Dei tre drop-down menu a disposizione, quello nel quale si deve scegliere la località-obbiettivo si apre su una mappa degli Stati Uniti. Facendo scorrere il cursore su di essa si può chiedere a Goby di trovare l'evento o il passatempo di propria preferenza in qualsiasi angolo del Paese. Rispetto a Google, che in genere mostra solo i link web, Goby offre anche una descrizione dell'evento, con foto e tutti i link correlati.
"Goby è al suo meglio quando si cercano cose come spiagge, palestre, cinema o gli si fanno richieste molto specifiche - spiega Mark Watkins - . Oltre a fornire una mappa offre anche un'immagine e una descrizione della località nella quale si svolge l'evento; cosa questa che i motori tradizionali come Google non riescono a fare. Loro ti forniscono una lista di link, anche migliaia, e tu devi scegliere quello che si avvicina di più al passatempo che stavi cercando".

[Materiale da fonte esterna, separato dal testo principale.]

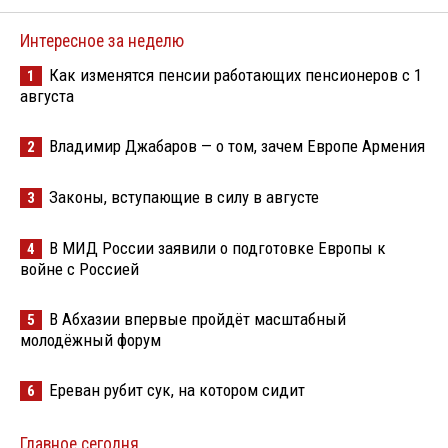
Интересное за неделю
Как изменятся пенсии работающих пенсионеров с 1
1
августа
Владимир Джабаров — о том, зачем Европе Армения
2
Законы, вступающие в силу в августе
3
В МИД России заявили о подготовке Европы к
4
войне с Россией
В Абхазии впервые пройдёт масштабный
5
молодёжный форум
Ереван рубит сук, на котором сидит
6
Главное сегодня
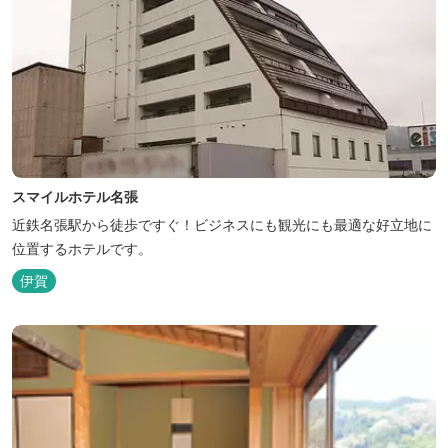
スマイルホテル名張
近鉄名張駅から徒歩ですぐ！ビジネスにも観光にも最適な好立地に
位置するホテルです。
伊賀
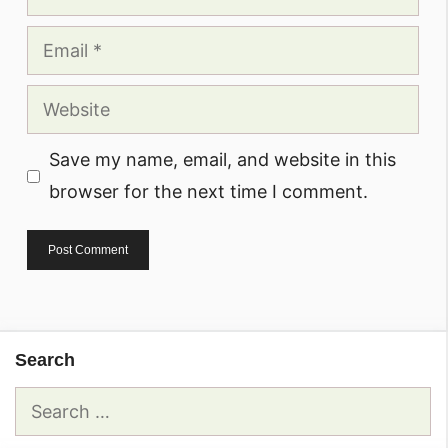
Email
Website
Save my name, email, and website in this
browser for the next time I comment.
Search
Search
for:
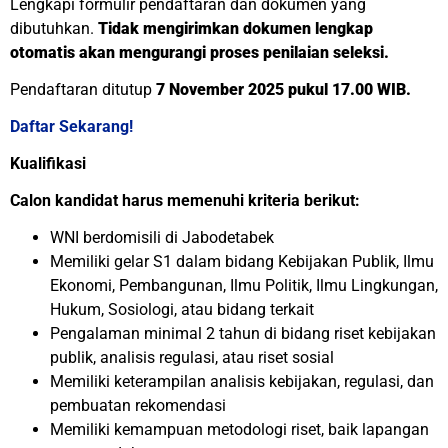
Lengkapi formulir pendaftaran dan dokumen yang
dibutuhkan.
Tidak mengirimkan dokumen lengkap
otomatis akan mengurangi proses penilaian seleksi.
Pendaftaran ditutup
7 November 2025 pukul 17.00 WIB.
Daftar Sekarang!
Kualifikasi
Calon kandidat harus memenuhi kriteria berikut:
WNI berdomisili di Jabodetabek
Memiliki gelar S1 dalam bidang Kebijakan Publik, Ilmu
Ekonomi, Pembangunan, Ilmu Politik, Ilmu Lingkungan,
Hukum, Sosiologi, atau bidang terkait
Pengalaman minimal 2 tahun di bidang riset kebijakan
publik, analisis regulasi, atau riset sosial
Memiliki keterampilan analisis kebijakan, regulasi, dan
pembuatan rekomendasi
Memiliki kemampuan metodologi riset, baik lapangan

Goby, invece, ottenute le indicazioni base, fornisce risultati quasi immediati e soprattutto pertinenti alla località scelta dall'utente. Il motore di ricerca, inoltre, è in grado di creare graduatorie e giudicare il livello di importanza delle informazioni che riceve, adottando i parametri, come il costo o gli orari, stabiliti dall'utente che abbia personalizzato la ricerca.
"E' nato da mie esigenze personali - spiega Watkins parlando di Goby - , dal mio desiderio di essere informato al meglio sugli eventi musicali che mi interessano. Ero stanco di scoprire che alcune volte i migliori strumentisti jazz avevano suonato in qualche bar dietro l'angolo e io me li ero persi perché non esisteva un sito che mi diceva tutto quello che accadeva nel campo del jazz nel mio quartiere".